──────── Information provided ────────

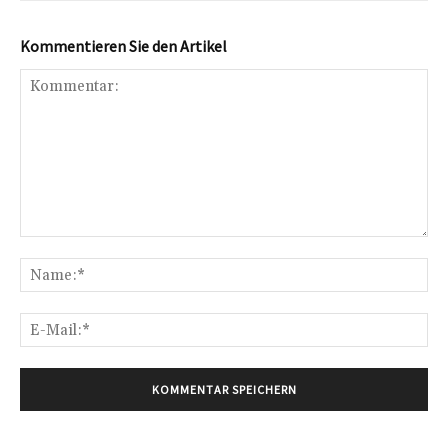
Kommentieren Sie den Artikel
Kommentar:
Na
E-
Mai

────────

Task to carry out –
Please output every entry above exactly, without the pictures.

Response box –
Kommentieren Sie den Artikel
Kommentar:
Na
E-
Mai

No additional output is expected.